La création d’un DESS interuniversitaire en gestion durable du patrimoine avec les différentes composantes de l’UQ fera aussi partie des discussions. Le programme permettra d’aborder le sujet dans toute sa complexité. «On fait quoi? Qui fait quoi? La conservation du patrimoine est compliquée, souligne Yves Bergeron, car elle est régie par plusieurs législations ainsi que par des conventions internationales comme celles de l’UNESCO sur le patrimoine matériel ou immatériel.»
Le patrimoine est également au cœur d’enjeux politiques. «En Ukraine, les Russes ont détruit des églises, des musées, mais ils protègent des sites qu’ils considèrent importants pour le patrimoine russe, remarque le professeur.
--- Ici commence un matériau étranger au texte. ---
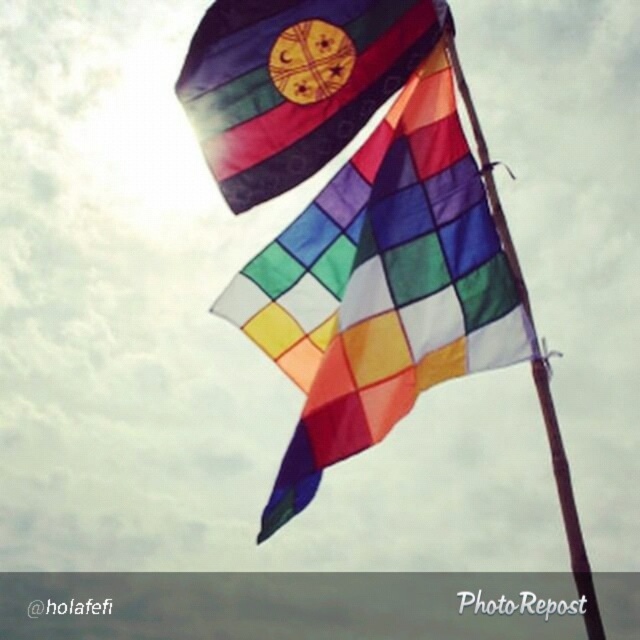 Question: Can you confirm if multicolored fabric kite at center is positioned above brown wooden pole at center?

Choices:
 (A) no
 (B) yes

Answer: (A)

Question: Which of the following is the farthest from the observer?

Choices:
 (A) click(x=552, y=404)
 (B) click(x=321, y=145)

Answer: (B)

Question: Does multicolored fabric kite at center appear over brown wooden pole at center?

Choices:
 (A) no
 (B) yes

Answer: (A)

Question: Estimate the real-world distances between objects in this image. Which object is closer to the multicolored fabric kite at center?

Choices:
 (A) textured fabric flag at upper center
 (B) brown wooden pole at center

Answer: (B)

Question: Is multicolored fabric kite at center to the left of brown wooden pole at center from the viewer's perspective?

Choices:
 (A) yes
 (B) no

Answer: (A)

Question: Which point is closer to the camera taking this photo?

Choices:
 (A) (269, 266)
 (B) (573, 556)

Answer: (B) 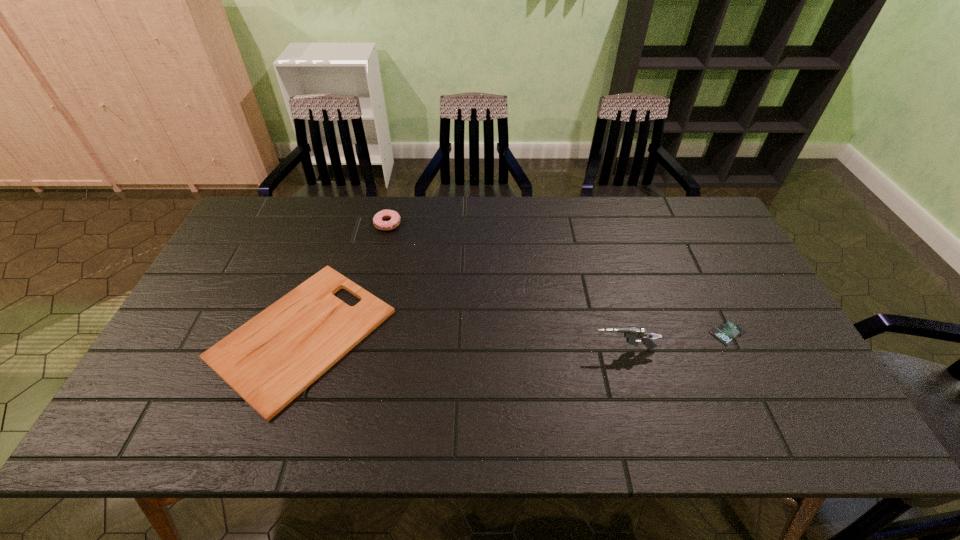 Locate an element on the screen. The height and width of the screenshot is (540, 960). the third object from left to right is located at coordinates (631, 334).

Image resolution: width=960 pixels, height=540 pixels. I want to click on gun, so click(631, 334).

Where is `the farthest object`? Image resolution: width=960 pixels, height=540 pixels. the farthest object is located at coordinates (378, 222).

Where is `the third shortest object`? the third shortest object is located at coordinates (378, 222).

This screenshot has width=960, height=540. What are the coordinates of `chopping board` in the screenshot? It's located at (271, 359).

In order to click on the rightmost object in this screenshot , I will do `click(727, 331)`.

Locate an element on the screen. The image size is (960, 540). identity card is located at coordinates (727, 331).

Locate an element on the screen. The width and height of the screenshot is (960, 540). free space located 0.290m at the barrel of the tallest object is located at coordinates (478, 349).

Locate an element on the screen. vacant space located 0.400m at the barrel of the tallest object is located at coordinates (436, 349).

Where is `vacant space located at the barrel of the tallest object`? The width and height of the screenshot is (960, 540). vacant space located at the barrel of the tallest object is located at coordinates (447, 349). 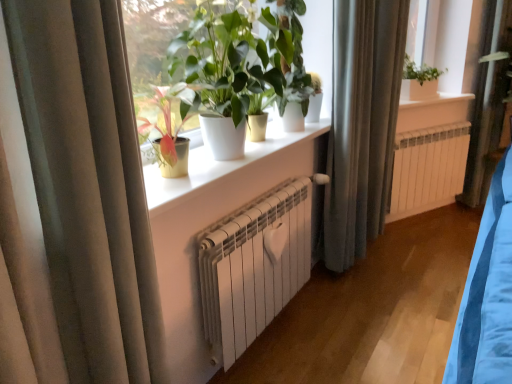 Question: Is white matte radiator at center positioned with its back to green glossy plant at center, which is counted as the second houseplant, starting from the front?

Choices:
 (A) yes
 (B) no

Answer: (B)

Question: Is white matte radiator at center closer to camera compared to green glossy plant at center, which is the 1th houseplant from back to front?

Choices:
 (A) yes
 (B) no

Answer: (A)

Question: Does white matte radiator at center appear on the right side of green glossy plant at center, which is counted as the second houseplant, starting from the front?

Choices:
 (A) yes
 (B) no

Answer: (B)

Question: Does white matte radiator at center have a smaller size compared to green glossy plant at center, which is the 1th houseplant from back to front?

Choices:
 (A) yes
 (B) no

Answer: (B)

Question: From a real-world perspective, does white matte radiator at center stand above green glossy plant at center, which is counted as the second houseplant, starting from the front?

Choices:
 (A) no
 (B) yes

Answer: (A)

Question: Is white matte radiator at center not inside green glossy plant at center, which is counted as the second houseplant, starting from the front?

Choices:
 (A) yes
 (B) no

Answer: (A)

Question: Is white glossy pot at center, the 1th houseplant positioned from the front, oriented away from white matte radiator at center?

Choices:
 (A) no
 (B) yes

Answer: (A)

Question: From a real-world perspective, does white glossy pot at center, the second houseplant viewed from the back, stand above white matte radiator at center?

Choices:
 (A) yes
 (B) no

Answer: (A)

Question: Is white glossy pot at center, the 1th houseplant positioned from the front, smaller than white matte radiator at center?

Choices:
 (A) no
 (B) yes

Answer: (A)

Question: Is white glossy pot at center, the 1th houseplant positioned from the front, to the left of white matte radiator at center from the viewer's perspective?

Choices:
 (A) yes
 (B) no

Answer: (A)

Question: Is white glossy pot at center, the second houseplant viewed from the back, positioned far away from white matte radiator at center?

Choices:
 (A) no
 (B) yes

Answer: (A)

Question: From the image's perspective, is white glossy pot at center, the second houseplant viewed from the back, below white matte radiator at center?

Choices:
 (A) yes
 (B) no

Answer: (B)

Question: Considering the relative sizes of silky gray curtain at center, which is the second curtain in front-to-back order, and white ceramic window sill at upper center, which is the second window sill from bottom to top, in the image provided, is silky gray curtain at center, which is the second curtain in front-to-back order, bigger than white ceramic window sill at upper center, which is the second window sill from bottom to top,?

Choices:
 (A) yes
 (B) no

Answer: (A)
On voit que s’attaquer au patrimoine, c’est s’attaquer à l’identité.»
Dans la même veine, Yves Bergeron animera une discussion sur la crise du crucifix qui a secoué l’Assemblée nationale en 2017. «Le retrait du crucifix du Salon bleu constitue une belle étude de cas», observe le professeur. Ce dernier a analysé les discours du gouvernement, qui voulait maintenir le crucifix en tant qu’objet historique et culturel, et de l’opposition, qui considérait que l’objet religieux n’y avait pas sa place. «Finalement, l’opposition a réussi à faire sortir le crucifix. Mais, en même temps, le gouvernement a été habile: on a sorti le crucifix, mais on l’a mis dans une vitrine à côté du Salon bleu. On l’a muséalisé. Et une fois muséalisé, il est inaliénable.»
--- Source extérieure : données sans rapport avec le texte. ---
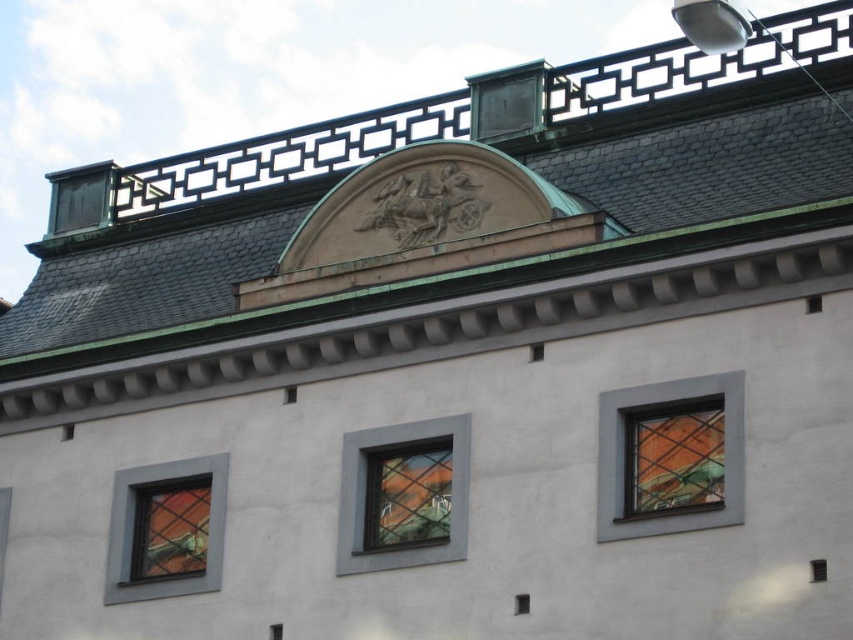 In the scene shown: Can you confirm if clear glass window at right is positioned to the left of clear glass window at center?

Incorrect, clear glass window at right is not on the left side of clear glass window at center.

The image size is (853, 640). I want to click on clear glass window at right, so click(672, 456).

Which of these two, clear glass window at right or transparent glass window at center, stands shorter?

Standing shorter between the two is clear glass window at right.

Locate an element on the screen. clear glass window at right is located at coordinates (672, 456).

Based on the photo, can you confirm if transparent glass window at center is shorter than matte glass window at lower left?

No, transparent glass window at center is not shorter than matte glass window at lower left.

Where is `transparent glass window at center`? Image resolution: width=853 pixels, height=640 pixels. transparent glass window at center is located at coordinates (407, 496).

Where is `transparent glass window at center`? Image resolution: width=853 pixels, height=640 pixels. transparent glass window at center is located at coordinates (407, 496). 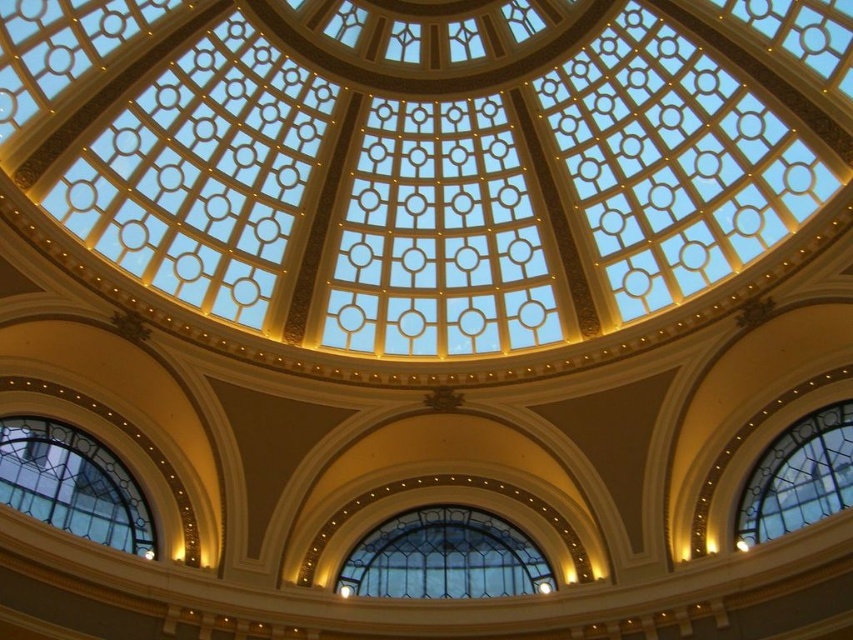 Question: Which of the following is the farthest from the observer?

Choices:
 (A) clear glass window at lower right
 (B) clear glass window at lower left

Answer: (A)

Question: Which point is closer to the camera?

Choices:
 (A) clear glass window at lower right
 (B) clear glass window at center
 (C) clear glass window at lower left

Answer: (C)

Question: Which point is farther to the camera?

Choices:
 (A) (94, 532)
 (B) (759, 536)
 (C) (485, 572)

Answer: (C)

Question: Does clear glass window at lower left appear over clear glass window at lower right?

Choices:
 (A) no
 (B) yes

Answer: (A)

Question: Is clear glass window at lower left to the right of clear glass window at lower right from the viewer's perspective?

Choices:
 (A) yes
 (B) no

Answer: (B)

Question: Can you confirm if clear glass window at lower left is bigger than clear glass window at lower right?

Choices:
 (A) yes
 (B) no

Answer: (A) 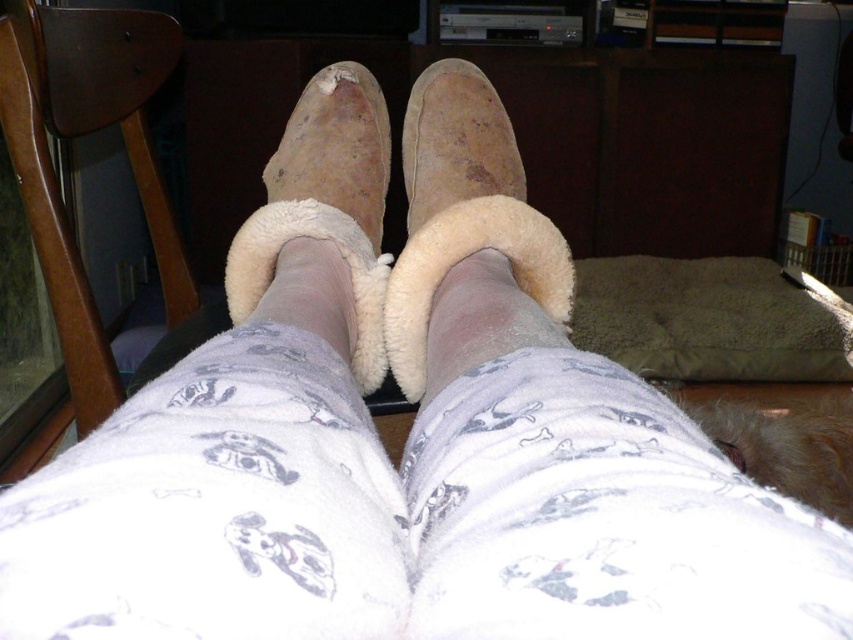 Question: Which of the following is the farthest from the observer?

Choices:
 (A) white fluffy socks at center
 (B) suede/sheepskin boot at center

Answer: (B)

Question: Does brown wood chair at left have a smaller size compared to suede-like tan boot at center?

Choices:
 (A) yes
 (B) no

Answer: (B)

Question: Estimate the real-world distances between objects in this image. Which object is closer to the brown wood chair at left?

Choices:
 (A) white fleece sock at center
 (B) suede/sheepskin boot at center

Answer: (B)

Question: Which point is farther to the camera?

Choices:
 (A) (457, 326)
 (B) (39, 237)
 (C) (337, 72)

Answer: (B)

Question: Is fuzzy white socks at center to the right of suede-like tan boot at center from the viewer's perspective?

Choices:
 (A) no
 (B) yes

Answer: (B)

Question: Is fuzzy white socks at center below white fleece sock at center?

Choices:
 (A) no
 (B) yes

Answer: (A)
Parmi les nombreuses présentations, Martin Drouin, professeur au Département d’études urbaines et touristiques, et le doctorant Marc-Olivier Vézina aborderont la question du patrimoine urbain en lien avec les changements climatiques. Yves Jubinville, professeur à l’École supérieur de théâtre, parlera des enjeux patrimoniaux dans le milieu théâtral. Rébéca Lemay-Perreault, doctorante en muséologie, médiation et patrimoine s’intéressera au désengagement des Québécois envers le patrimoine religieux, tandis que sa collègue Léa Le Calvé reviendra sur la controverse entourant les désormais défunts Espaces bleus (remplacés par le futur Musée national de l’histoire du Québec).
«Tout le monde avait compris que les Espaces bleus constituaient un projet politique, souligne Yves Bergeron. Mais un projet de musée, c’est toujours politique, car un musée, ça sert à construire l’identité.»